Bitcoin hit its lowest level since July 2021, as falling global markets weighed on cryptocurrencies, which are now trading in line with so-called riskier assets like tech stocks.
Bitcoin Drops Extremely Low
Bitcoin fell to $32,763.16 soon before 1100 GMT, marking the seventh straight session of losses. The cryptocurrency has lost more than half its value since hitting an all-time high of $69,000 in November last year, having plummeted 13% in May.
COO of Singapore-based crypto platform Stack Funds, Matt Dibb said: “I think everything within crypto is still classed as a risk asset, and similar to what we’ve seen with the Nasdaq, most cryptocurrencies are getting pummeled.”
Last week, the Nasdaq (.IXIC) plummeted 1.5 percent, bringing its year-to-date loss to 22 percent, as persistent inflation forces the US Federal Reserve to raise rates despite slowing GDP. On Monday, Nasdaq futures fell another 2.3 percent.

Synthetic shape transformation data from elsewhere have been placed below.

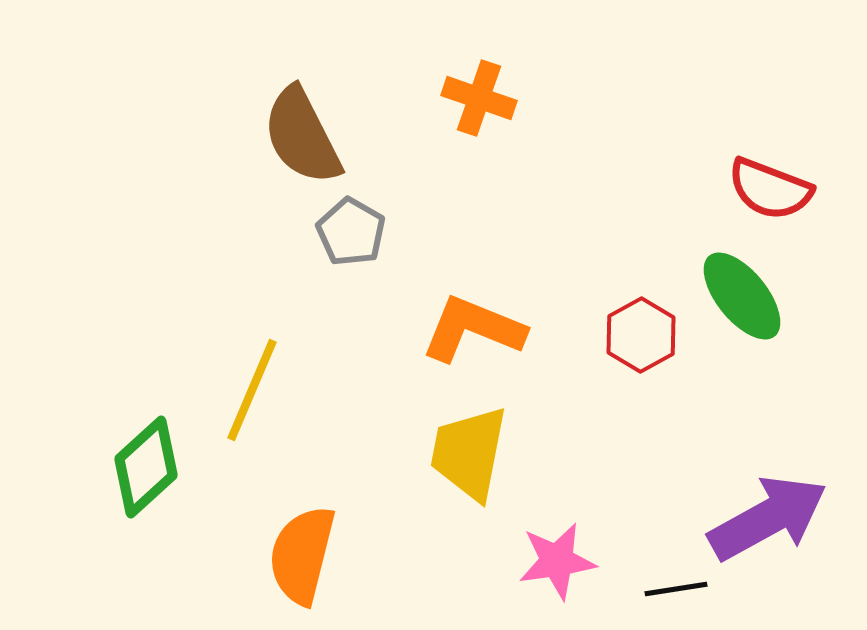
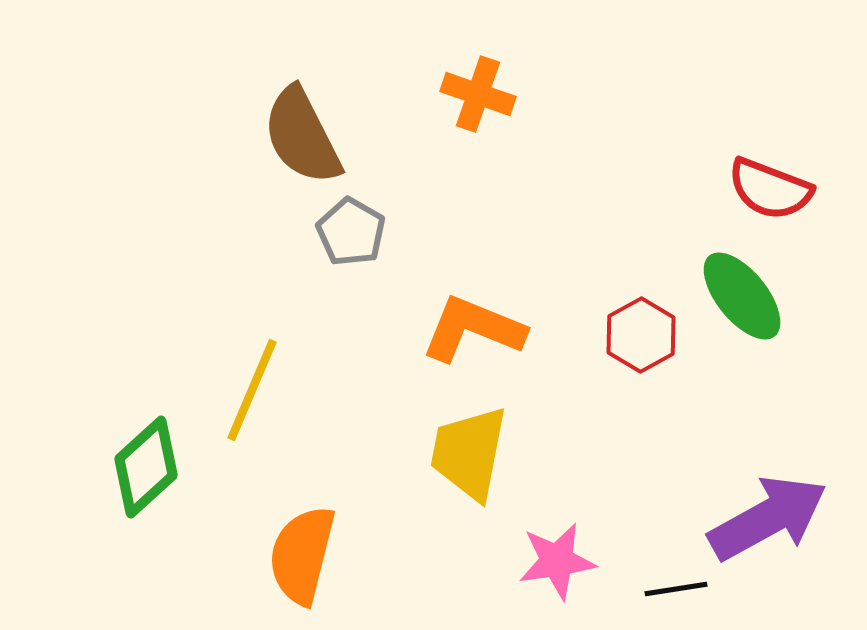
orange cross: moved 1 px left, 4 px up
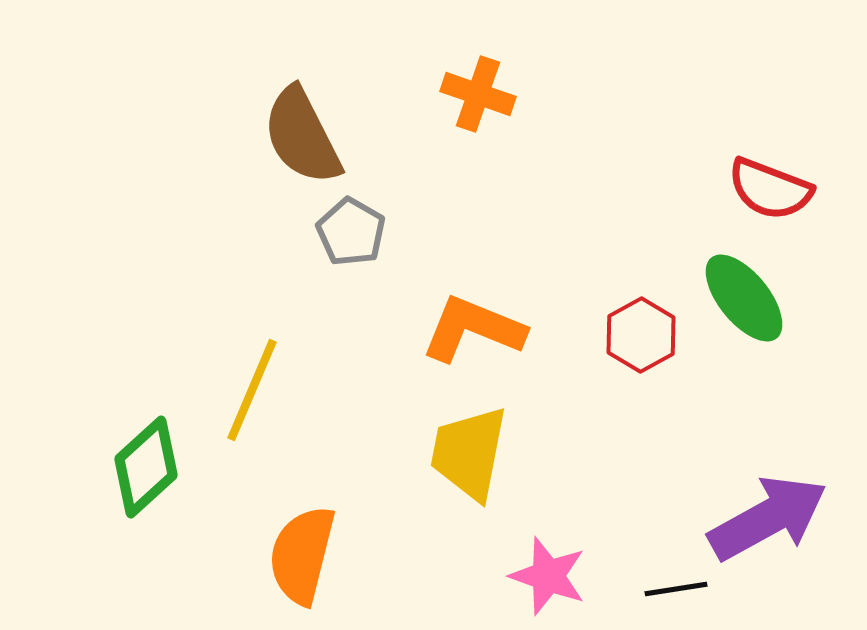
green ellipse: moved 2 px right, 2 px down
pink star: moved 9 px left, 15 px down; rotated 28 degrees clockwise
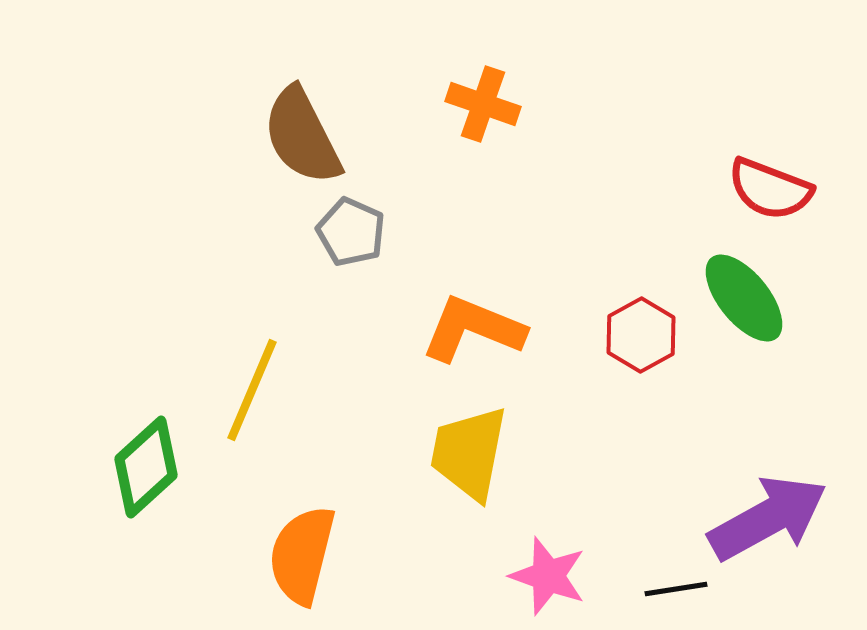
orange cross: moved 5 px right, 10 px down
gray pentagon: rotated 6 degrees counterclockwise
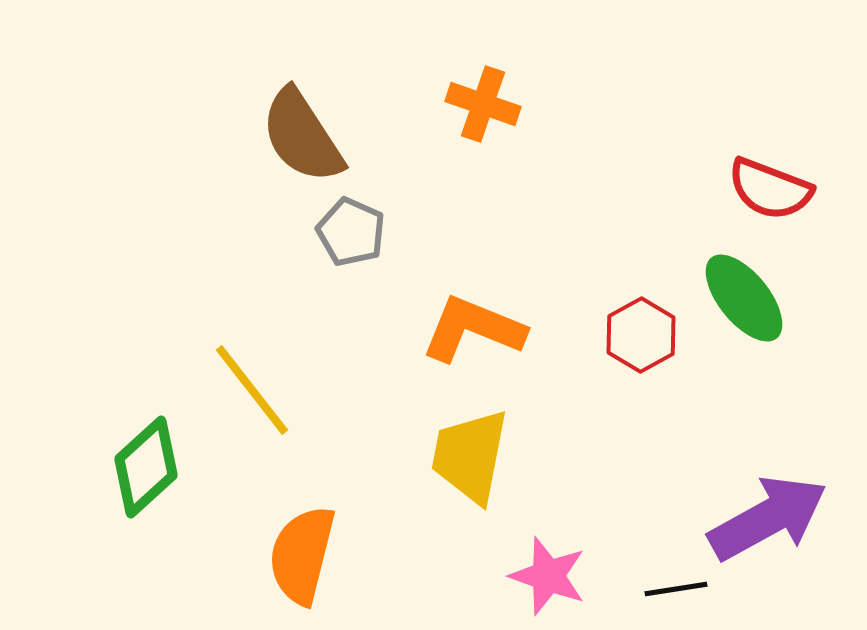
brown semicircle: rotated 6 degrees counterclockwise
yellow line: rotated 61 degrees counterclockwise
yellow trapezoid: moved 1 px right, 3 px down
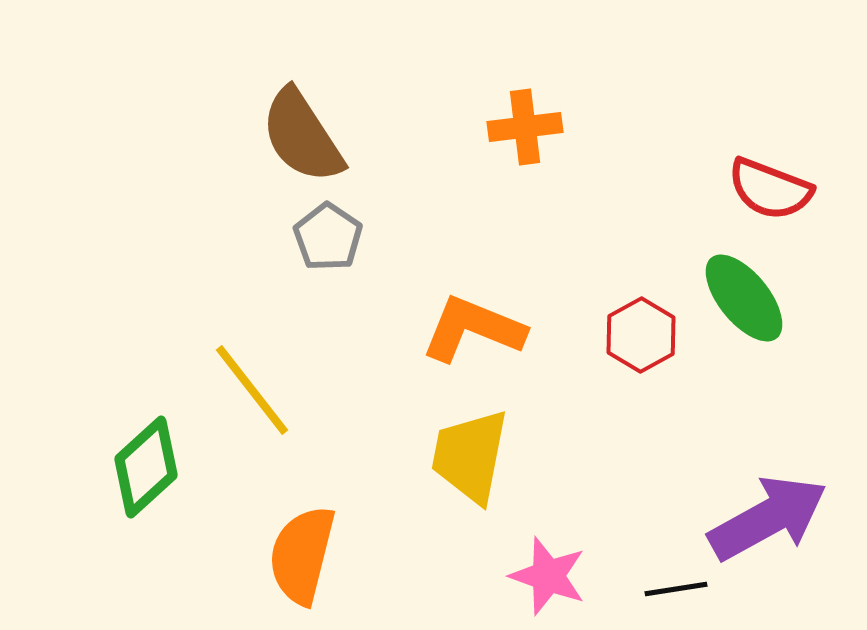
orange cross: moved 42 px right, 23 px down; rotated 26 degrees counterclockwise
gray pentagon: moved 23 px left, 5 px down; rotated 10 degrees clockwise
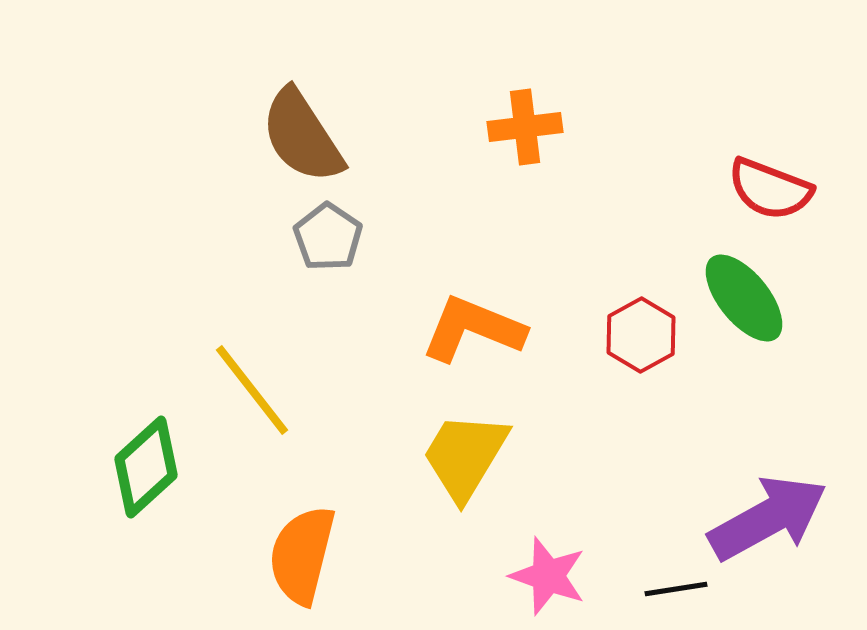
yellow trapezoid: moved 5 px left; rotated 20 degrees clockwise
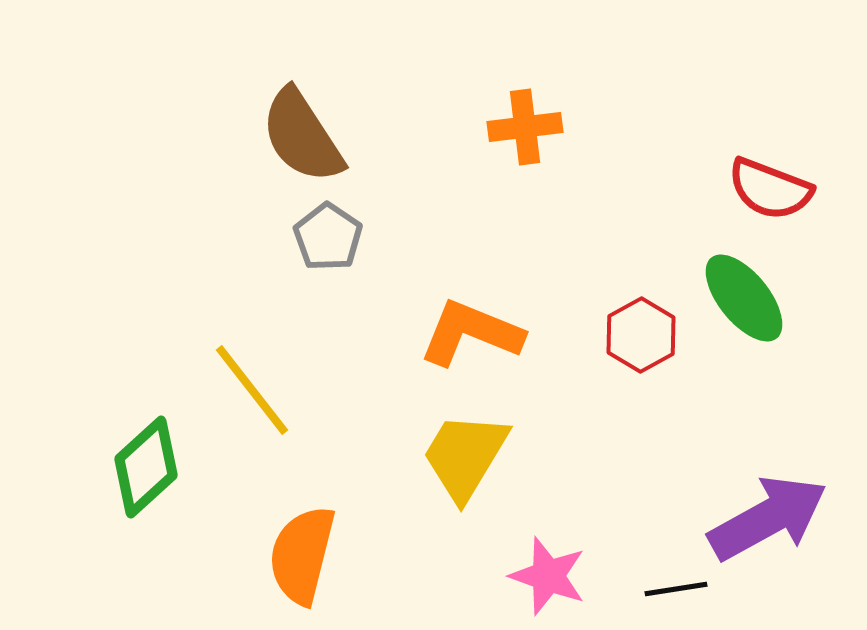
orange L-shape: moved 2 px left, 4 px down
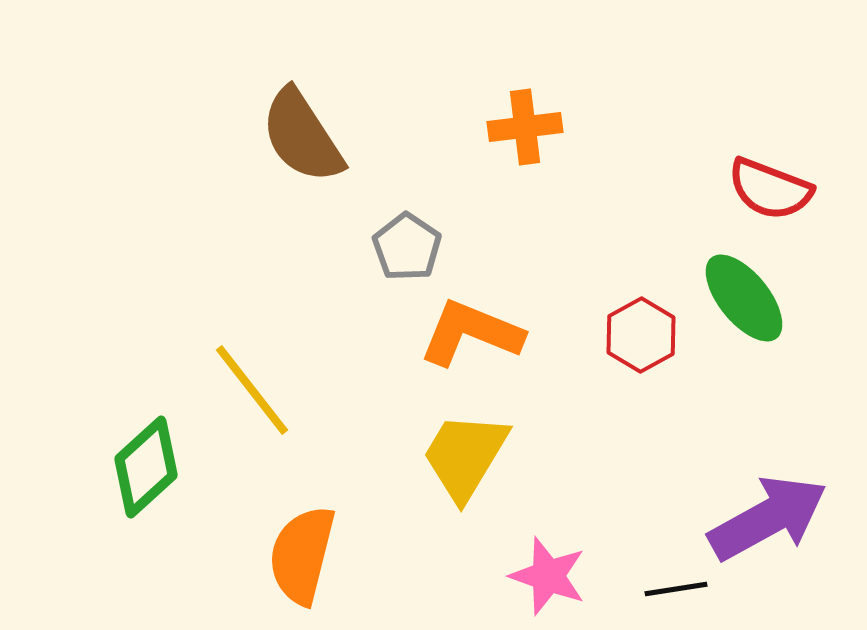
gray pentagon: moved 79 px right, 10 px down
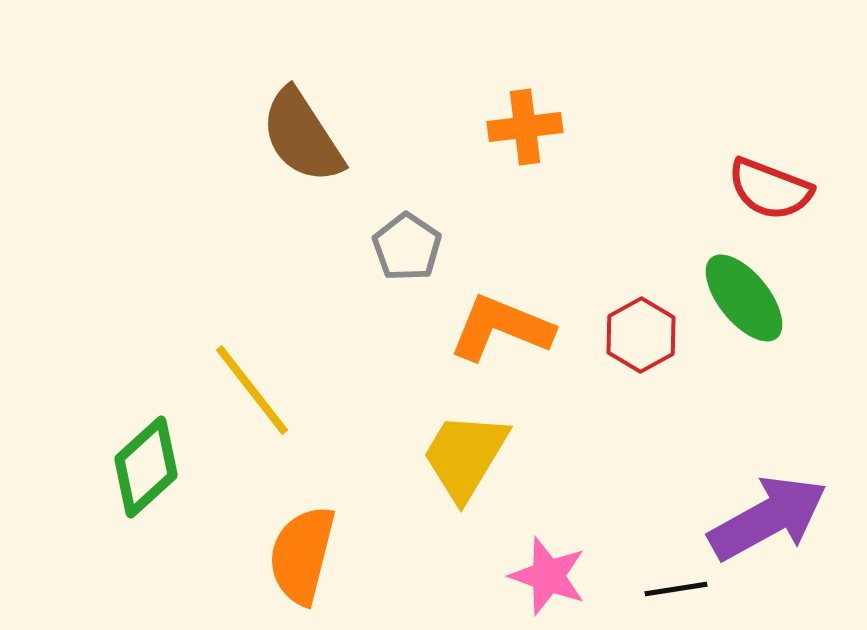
orange L-shape: moved 30 px right, 5 px up
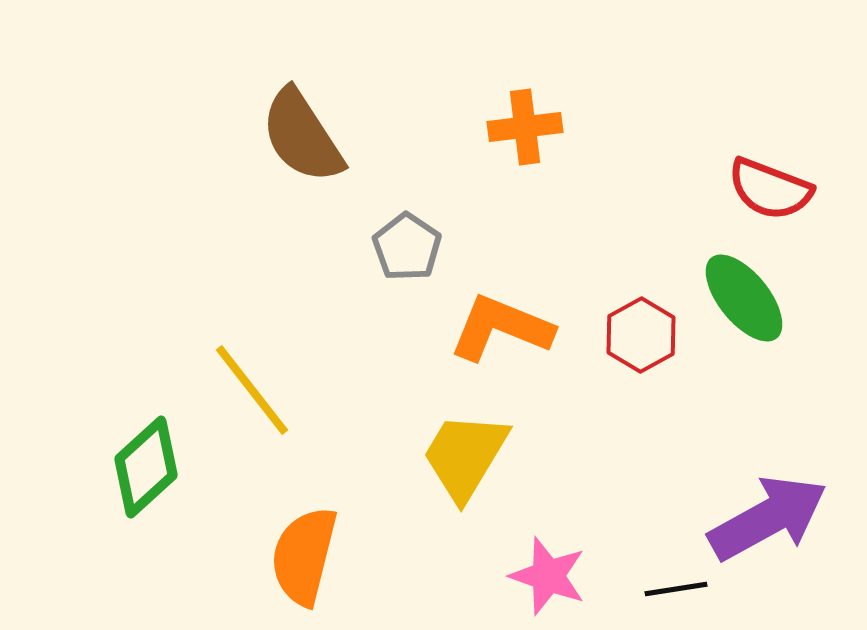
orange semicircle: moved 2 px right, 1 px down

Other Factors Behind the Decline
Other factors in bitcoin’s weekend slide, according to Dibb, were the crypto market’s notoriously low liquidity on weekends, as well as short-lived fears that an algorithmic stablecoin dubbed Terra USD (UST) could lose its peg to the dollar.
Stablecoins are digital tokens that are linked to traditional assets, most commonly the US dollar. The crypto world is keeping an eye on UST because of its unique approach to maintaining a 1:1 dollar peg, as well as its founders’ aspirations to construct a $10 billion bitcoin reserve to back the stablecoin.
According to this, UST market volatility might potentially flow over into bitcoin markets. On Monday, Ether, the world’s second largest cryptocurrency and the backbone of the Ethereum network, plummeted below $2,360, its lowest level since late February.